User Attribute Packets

{
    #standard packet values
    "packet_format": 0 or 1,
    "packet_start": 0,
    "packet_raw": "deadbeefdeadbeefdeadbeef...",
    "tag_id": 17,
    "tag_name": "User Attribute",
    "body_start": 0,
    "body_len": 123,

    #errors (if any)
    "error": True,
    "error_msg": ["Error msg 1", "Error msg 2"],

    #User Attribute specific fields
    "subpackets": [
        {
            #standard subpacket values
            "type_id": 1,
            "type_name": "Image",

            #errors (if any)
            "error": True,
            "error_msg": ["Error msg 1", "Error msg 2"],

            #image specific values
            "version": 1,
            "encoding": "JPEG",
            "image": "<base64_encoded_image>",
        },
        ...
    ],
}

Roadmap

OpenSSL Signature Verification

One of the goals of this project is to be able to verify signatures using only openssl.
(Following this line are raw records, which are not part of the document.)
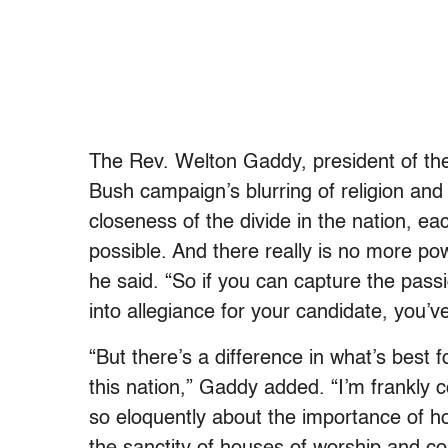
The Rev. Welton Gaddy, president of the 
Bush campaign’s blurring of religion and 
closeness of the divide in the nation, e
possible. And there really is no more pow
he said. “So if you can capture the pass
into allegiance for your candidate, you’
“But there’s a difference in what’s best 
this nation,” Gaddy added. “I’m frankly 
so eloquently about the importance of ho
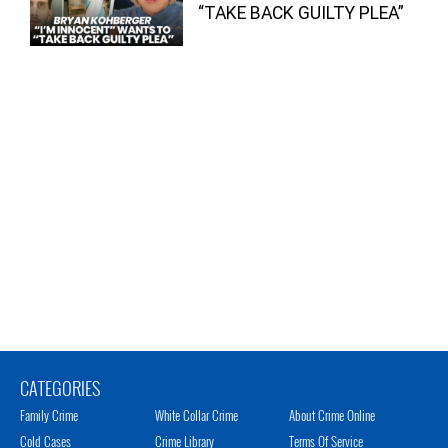
“TAKE BACK GUILTY PLEA”
CATEGORIES
Family Crime
White Collar Crime
About Crime Online
Cold Cases
Crime Library
Terms Of Service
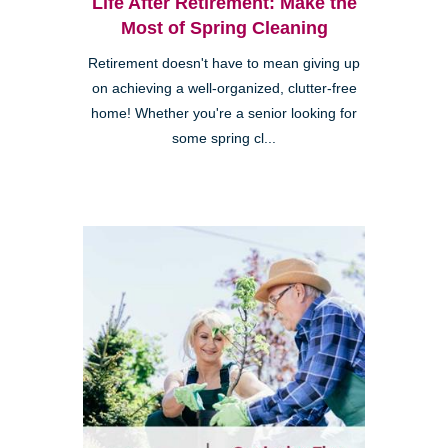
Life After Retirement: Make the
Most of Spring Cleaning
Retirement doesn't have to mean giving up
on achieving a well-organized, clutter-free
home! Whether you're a senior looking for
some spring cl...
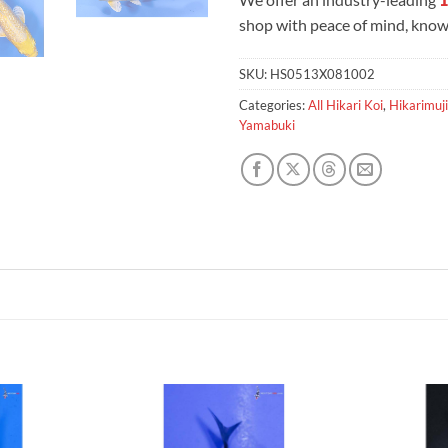
shop with peace of mind, knowi
SKU:
HS0513X081002
Categories:
All Hikari Koi
,
Hikarimuji
Yamabuki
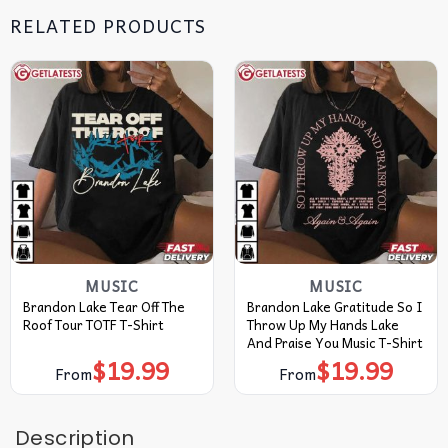
RELATED PRODUCTS
MUSIC
MUSIC
Brandon Lake Tear Off The
Brandon Lake Gratitude So I
Roof Tour TOTF T-Shirt
Throw Up My Hands Lake
And Praise You Music T-Shirt
$
19.99
$
19.99
From
From
Description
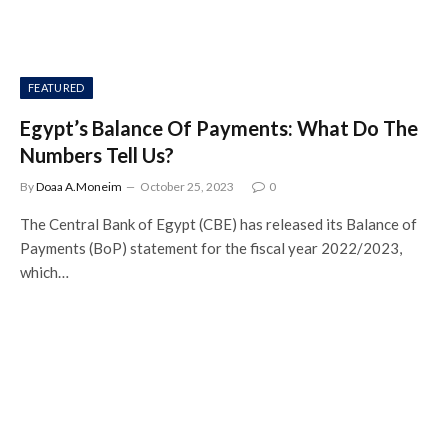
FEATURED
Egypt’s Balance Of Payments: What Do The
Numbers Tell Us?
By
Doaa A.Moneim
October 25, 2023
0
The Central Bank of Egypt (CBE) has released its Balance of
Payments (BoP) statement for the fiscal year 2022/2023,
which…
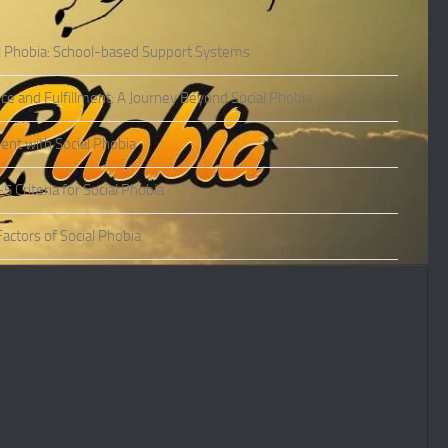
l Phobia: School-based Support Systems
ce and Fulfillment: A Journey Beyond Social Phobia
nt with Social Phobia
Criteria for Social Phobia
actors of Social Phobia
actors of Social Phobia
oms of Social Phobia
ies of Social Phobia
Phobia in Adults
You can do this by dumping the public key pem key to a file, the signature hex to a file, and the signature data to a file.

NOTE: This currently only works with DSA and RSA keys.

Here's an example of verifying my self-signature on my first user id:

$ gpg --recv-key 72EFEE3D
$ gpg --export 72EFEE3D > test.asc
$ python openpgp.py -m test.asc > test.json
Parsing test.asc...Done
Dumping public keys...Done
$ python -c 'import sys,json; sys.stdout.write(json.loads(open("test.json").read())["pem"])' > test.pub
$ python -c 'import sys,json; sys.stdout.write(json.loads(open("test.json").read())["packets"][1]["data"].decode("hex"))' > test.data
$ python -c 'import sys,json; sys.stdout.write(json.loads(open("test.json").read())["packets"][1]["signature"].decode("hex"))' > test.sig
$ openssl dgst -sha1 -verify test.pub -signature test.sig test.data
Verified OK

Keyserver dump

This is how you can load a keyserver dump into elasticsearch.

#download openpgp.py
mkdir ~/opengpg-python
cd ~/openpgp-python
wget https://raw.githubusercontent.com/diafygi/openpgp-python/master/openpgp.py > openpgp.py

#download the latest keyserver dump
mkdir ~/dump
cd ~/dump
wget -c -r -p -e robots=off --timestamping --level=1 --cut-dirs=3 \
--no-host-directories http://keyserver.mattrude.com/dump/current/

#Parse keyserver dump to json gzip files (split every 1000 lines)
ls -1 ~/dump/*.pgp | \
xargs -I % sh -c "python ~/openpgp-python/openpgp.py --merge-public-keys '%' | \
split -l 1000 -d --filter 'gzip -9 > $FILE.gz' - '%.json.'"

#Bulk index each gzip file into elasticsearch
ls -1 ~/dump/*.json.*.gz | \
xargs -I % sh -c "zcat '%' | \
sed '0~1 s/^/{ \"index\" : { \"_index\" : \"keyserver1\", \"_type\" : \"key\" } }\n/' | \
curl -X POST --data-binary @- http://localhost:9200/_bulk | \
{ cat -; echo ''; } >> ~/results.log"

Contributing

I'd love pull requests adding support for unsupported packets types. I'd also love pull requests adding tests. File bug reports and feature requests in the issue tracker. Thanks!